NTDs Roadmap 2021–2030: Speak Up Africa engages WHO`s director for control of NTDs
Speak Up Africa, the Dakar, Senegal-based nonprofit working to catalyze dialogues, drive policy changes and create awareness on health and sanitation issues in Africa, this week, hosted a conversation with the World Health Organization (WHO) on the theme: “Neglected Tropical Diseases and COVID-19: Why we need the new NTD Roadmap more than ever.”
Neglected Tropical Diseases (NTDs) are a group of debilitating infectious diseases affecting about 1.7 billion people worldwide; they remain a serious impediment to poverty reduction, socioeconomic development and achieving Universal Health Coverage (UHC), says the WHO. WHO is responsible for coordinating and supporting policies and strategies focused on enhancing access to interventions for the prevention, control, elimination and eradication of NTDs across the globe.
Subsequent to the progress and challenges recorded in implementing the WHO`s Roadmap on Neglected Tropical Diseases 2012–2020; in 2018, the Strategic and Technical Advisory Group for Neglected Tropical Diseases (STAG-NTD) urged the WHO to initiate a consultative process with the global NTDs community, aimed at setting post-2020 targets and milestones, so as to achieve all the health-related 2030 UN Sustainable Development Goals (SDGs). Moreover, the STAG-NTD recommended that the targets for the new global Roadmap 2021–2030 be ambitious, evidence-based and realistic.

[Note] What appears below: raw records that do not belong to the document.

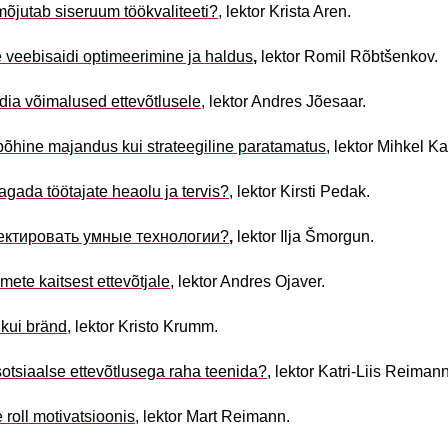
õjutab siseruum töökvaliteeti?
, l
ektor Krista Aren.
e veebisaidi optimeerimine ja haldus
,
lektor Romil Rõbtšenkov.
ia võimalused ettevõtlusele
, lektor Andres Jõesaar.
õhine majandus kui strateegiline paratamatus
, lektor Mihkel K
agada töötajate heaolu ja tervis?
, lektor Kirsti Pedak.
ектировать умные технологии?
,
lektor Ilja Šmorgun.
mete kaitsest ettevõtjale
, lektor Andres Ojaver.
kui bränd
, lektor Kristo Krumm.
otsiaalse ettevõtlusega raha teenida?
,
lektor Katri-Liis Reimann
roll motivatsioonis,
lektor Mart Reimann.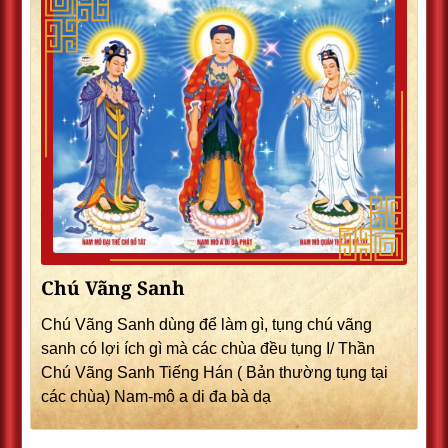
Chú Vãng Sanh
Chú Vãng Sanh dùng để làm gì, tụng chú vãng
sanh có lợi ích gì mà các chùa đều tụng I/ Thần
Chú Vãng Sanh Tiếng Hán ( Bản thường tụng tại
các chùa) Nam-mô a di đa bà dạ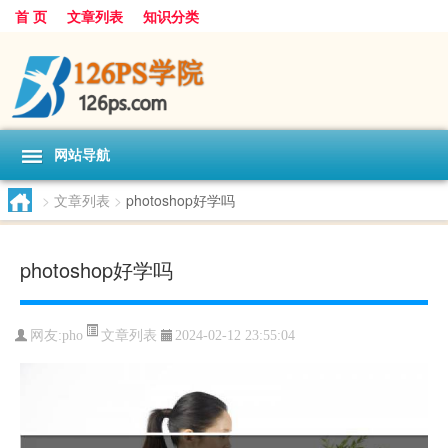
首 页
文章列表
知识分类
网站导航
>
文章列表
>
photoshop好学吗
photoshop好学吗
文章列表
网友:
pho
2024-02-12 23:55:04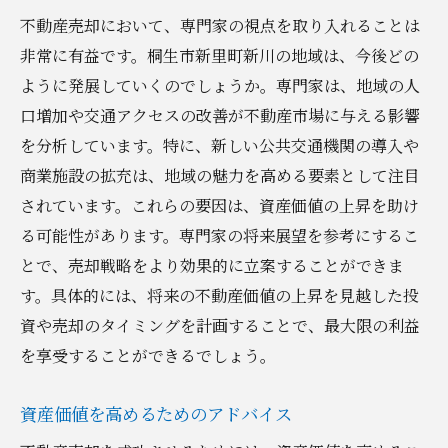
不動産売却において、専門家の視点を取り入れることは
非常に有益です。桐生市新里町新川の地域は、今後どの
ように発展していくのでしょうか。専門家は、地域の人
口増加や交通アクセスの改善が不動産市場に与える影響
を分析しています。特に、新しい公共交通機関の導入や
商業施設の拡充は、地域の魅力を高める要素として注目
されています。これらの要因は、資産価値の上昇を助け
る可能性があります。専門家の将来展望を参考にするこ
とで、売却戦略をより効果的に立案することができま
す。具体的には、将来の不動産価値の上昇を見越した投
資や売却のタイミングを計画することで、最大限の利益
を享受することができるでしょう。
資産価値を高めるためのアドバイス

While speaking at Speak Up Africa`s webinar series tagged: #VirtualBridges on Wednesday, Dr Mwelecele Ntuli Malecela, director of the WHO’s Department of Control of Neglected Tropical Diseases, said the new road map was now more than ever before relevant, thanks to its strong ties to UHC.

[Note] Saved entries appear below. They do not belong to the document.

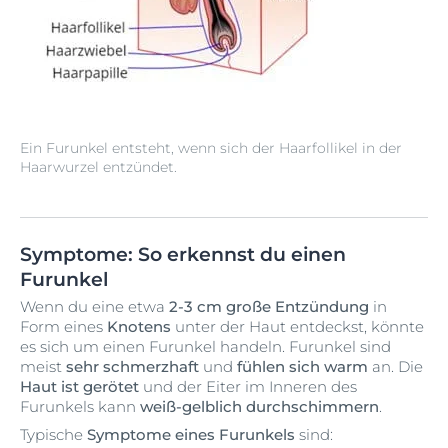
Ein Furunkel entsteht, wenn sich der Haarfollikel in der
Haarwurzel entzündet.
Symptome: So erkennst du einen
Furunkel
Wenn du eine etwa
2-3 cm große Entzündung
in
Form eines
Knotens
unter der Haut entdeckst, könnte
es sich um einen Furunkel handeln. Furunkel sind
meist
sehr schmerzhaft
und
fühlen sich warm
an. Die
Haut ist gerötet
und der Eiter im Inneren des
Furunkels kann
weiß-gelblich durchschimmern
.
Typische
Symptome eines Furunkels
sind: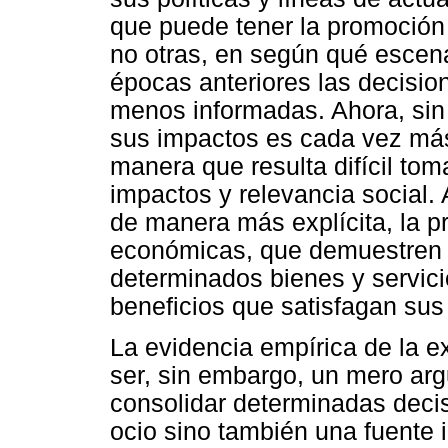
que puede tener la promoción 
no otras, en según qué escena
épocas anteriores las decisio
menos informadas. Ahora, sin 
sus impactos es cada vez más
manera que resulta difícil to
impactos y relevancia social.
de manera más explícita, la p
económicas, que demuestren q
determinados bienes y servic
beneficios que satisfagan su
La evidencia empírica de la e
ser, sin embargo, un mero ar
consolidar determinadas decis
ocio sino también una fuente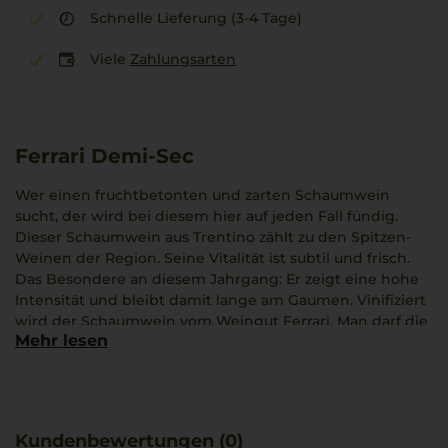
Schnelle Lieferung (3-4 Tage)
Viele
Zahlungsarten
Ferrari Demi-Sec
Wer einen fruchtbetonten und zarten Schaumwein
sucht, der wird bei diesem hier auf jeden Fall fündig.
Dieser Schaumwein aus Trentino zählt zu den Spitzen-
Weinen der Region. Seine Vitalität ist subtil und frisch.
Das Besondere an diesem Jahrgang: Er zeigt eine hohe
Intensität und bleibt damit lange am Gaumen. Vinifiziert
wird der Schaumwein vom Weingut Ferrari. Man darf die
Mehr lesen
Hypothese verbreiten, dass Ferrari ein weltweit
bekannter Produzent ist. Und das gilt nicht nur für den
Franciacorta, der mit den französischen
Schaumweinkönigen mithalten kann, sondern auch für
das weitere Sortiment!
Kundenbewertungen (0)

She noted said national and regional workshops including public and expert reviews were carried out while developing the new roadmap, so as to strengthen existing partnerships, develop new ones and ensure they were defined by a commitment to equity and equality in eliminating and eradicating NTDs the world over. “Measuring impact, adopting a holistic cross-cutting approach and country ownership are crucial if we want to be successful in the fight against NTDs. Hence, this is the focus of the new global NTDs Roadmap 2020–2030: promoting resilience, country ownership, integrated and multi-sectoral approaches,” Dr Malecela said.
Malecela noted that WHO had made some progress in the eradication of NTDs around the world adding that about 40 countries had successfully eliminated at least, one of the NTDs in the past one year. She described diagnostics, monitoring and evaluation, advocacy and fundraising as some of the major gaps in the fight against NTDs.

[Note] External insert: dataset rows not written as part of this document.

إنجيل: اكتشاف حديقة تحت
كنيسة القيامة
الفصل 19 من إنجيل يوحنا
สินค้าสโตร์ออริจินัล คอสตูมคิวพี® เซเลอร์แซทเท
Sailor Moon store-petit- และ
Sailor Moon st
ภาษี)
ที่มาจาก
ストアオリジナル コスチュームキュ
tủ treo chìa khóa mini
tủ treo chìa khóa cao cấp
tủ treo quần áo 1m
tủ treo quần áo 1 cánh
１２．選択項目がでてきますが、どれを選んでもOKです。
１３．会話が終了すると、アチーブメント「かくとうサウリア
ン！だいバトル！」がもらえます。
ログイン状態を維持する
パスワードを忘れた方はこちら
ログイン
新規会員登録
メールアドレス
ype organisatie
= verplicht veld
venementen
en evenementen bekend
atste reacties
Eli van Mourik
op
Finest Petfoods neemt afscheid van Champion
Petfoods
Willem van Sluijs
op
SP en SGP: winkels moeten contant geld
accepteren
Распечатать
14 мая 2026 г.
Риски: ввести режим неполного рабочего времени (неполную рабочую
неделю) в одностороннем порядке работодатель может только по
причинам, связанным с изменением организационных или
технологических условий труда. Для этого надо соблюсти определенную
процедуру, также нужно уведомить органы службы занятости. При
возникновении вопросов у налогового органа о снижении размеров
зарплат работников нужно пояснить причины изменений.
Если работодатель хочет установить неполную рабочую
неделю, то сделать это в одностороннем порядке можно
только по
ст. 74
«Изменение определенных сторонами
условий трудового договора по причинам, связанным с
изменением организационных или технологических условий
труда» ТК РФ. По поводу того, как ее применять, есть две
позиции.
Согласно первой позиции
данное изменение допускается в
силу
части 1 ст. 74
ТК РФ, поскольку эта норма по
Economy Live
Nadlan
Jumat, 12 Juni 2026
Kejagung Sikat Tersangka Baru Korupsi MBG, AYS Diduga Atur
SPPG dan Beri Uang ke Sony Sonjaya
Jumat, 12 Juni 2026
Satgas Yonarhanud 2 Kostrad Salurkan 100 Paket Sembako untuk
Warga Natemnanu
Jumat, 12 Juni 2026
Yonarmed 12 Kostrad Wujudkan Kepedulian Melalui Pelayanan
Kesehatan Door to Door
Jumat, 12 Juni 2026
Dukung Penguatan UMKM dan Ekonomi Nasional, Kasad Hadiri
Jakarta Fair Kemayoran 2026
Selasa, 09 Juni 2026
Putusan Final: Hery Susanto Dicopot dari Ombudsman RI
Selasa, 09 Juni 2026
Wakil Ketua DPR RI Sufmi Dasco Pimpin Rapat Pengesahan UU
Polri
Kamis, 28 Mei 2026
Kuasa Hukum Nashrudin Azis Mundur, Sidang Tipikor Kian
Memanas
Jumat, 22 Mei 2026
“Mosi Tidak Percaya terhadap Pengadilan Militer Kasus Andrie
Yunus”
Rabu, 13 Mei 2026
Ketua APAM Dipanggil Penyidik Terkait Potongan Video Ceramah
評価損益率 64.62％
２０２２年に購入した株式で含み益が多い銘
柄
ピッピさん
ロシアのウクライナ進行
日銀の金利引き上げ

“Today, our new road map is more relevant than ever. At its heart, it seeks to promote resilience, health systems strengthening, equity and country ownership – none of which can be imposed. These tasks require that we collaborate. I am more certain than ever that these principles will enable us not only to control, eliminate and eradicate specific NTDs, but also to demonstrate through our collective action that health is a basic and universal human right, regardless of social or economic status,” wrote Dr Malecela in a recent article.